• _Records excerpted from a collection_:
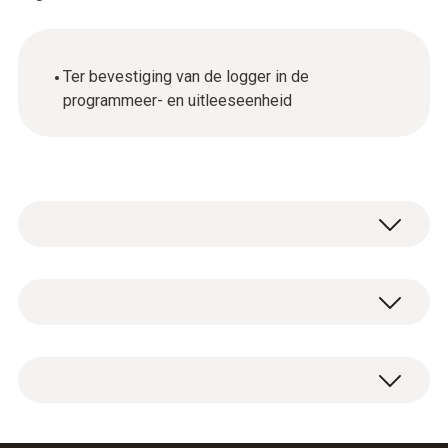
Ter bevestiging van de logger in de
programmeer- en uitleeseenheid
Algemene technische gegevens
Afmetingen
Afstandadapter kort.
21 x 28 x 17 mm ((L x B x H))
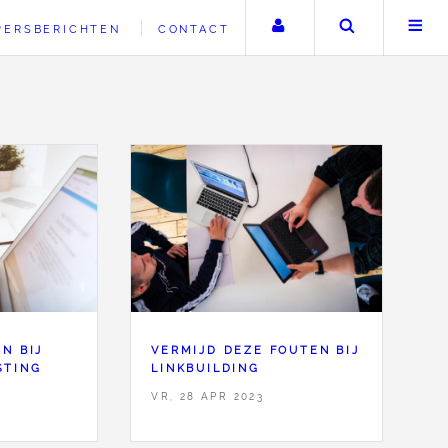
Uw account
Zoeken
PERSBERICHTEN
CONTACT
N BIJ
VERMIJD DEZE FOUTEN BIJ
STING
LINKBUILDING
VR, 28 APR 2023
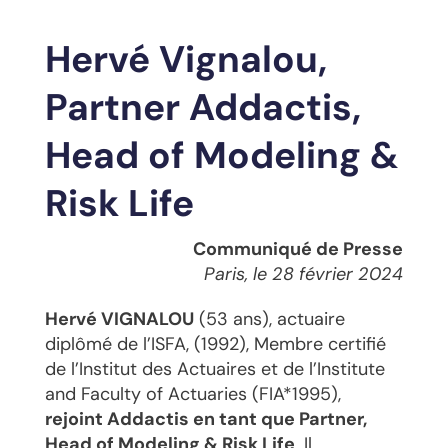
Hervé Vignalou,
Partner Addactis,
Head of Modeling &
Risk Life
Communiqué de Presse
Paris, le 28 février 2024
Hervé VIGNALOU
(53 ans), actuaire
diplômé de l’ISFA, (1992), Membre certifié
de l’Institut des Actuaires et de l’Institute
and Faculty of Actuaries (FIA*1995),
rejoint Addactis en tant que Partner,
Head of Modeling & Risk Life
. Il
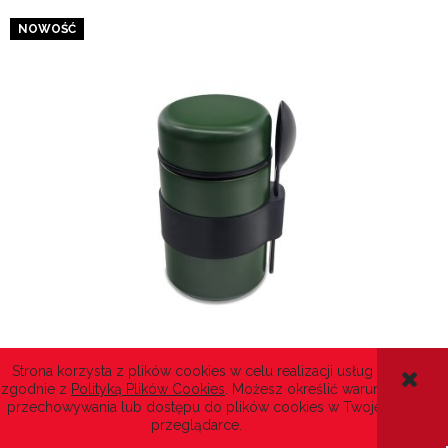
NOWOŚĆ
Pojemnik próżniowy VAJXO 460 ml
Strona korzysta z plików cookies w celu realizacji usług i
zgodnie z
Polityką Plików Cookies
. Możesz określić warunki
przechowywania lub dostępu do plików cookies w Twojej
54,00 zł
przeglądarce.
(netto:
43,90 zł
)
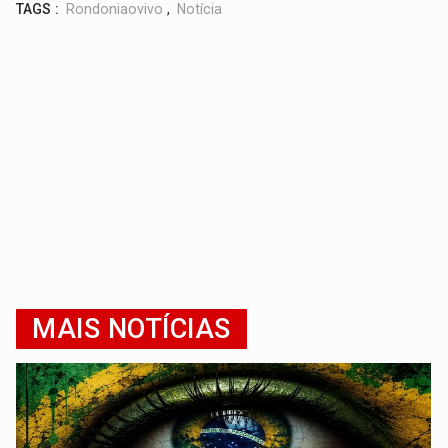
TAGS :
Rondoniaovivo
,
Notícia
MAIS NOTÍCIAS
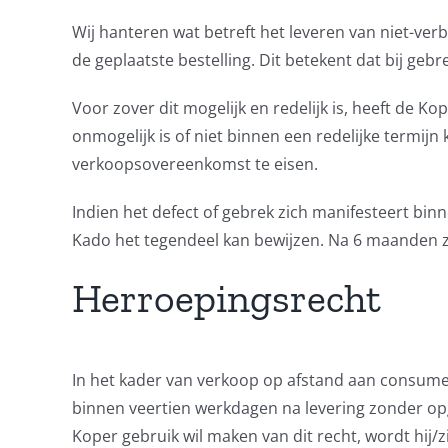
Wij hanteren wat betreft het leveren van niet-ve
de geplaatste bestelling. Dit betekent dat bij gebr
Voor zover dit mogelijk en redelijk is, heeft de Ko
onmogelijk is of niet binnen een redelijke termij
verkoopsovereenkomst te eisen.
Indien het defect of gebrek zich manifesteert bin
Kado het tegendeel kan bewijzen. Na 6 maanden za
Herroepingsrecht
In het kader van verkoop op afstand aan consume
binnen veertien werkdagen na levering zonder op
Koper gebruik wil maken van dit recht, wordt hij/z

• _What is being asked_:
Which lines of the records contain the word "binnen"? Copy each of them.

• _Your solution_:
onmogelijk is of niet binnen een redelijke termij
binnen veertien werkdagen na levering zonder op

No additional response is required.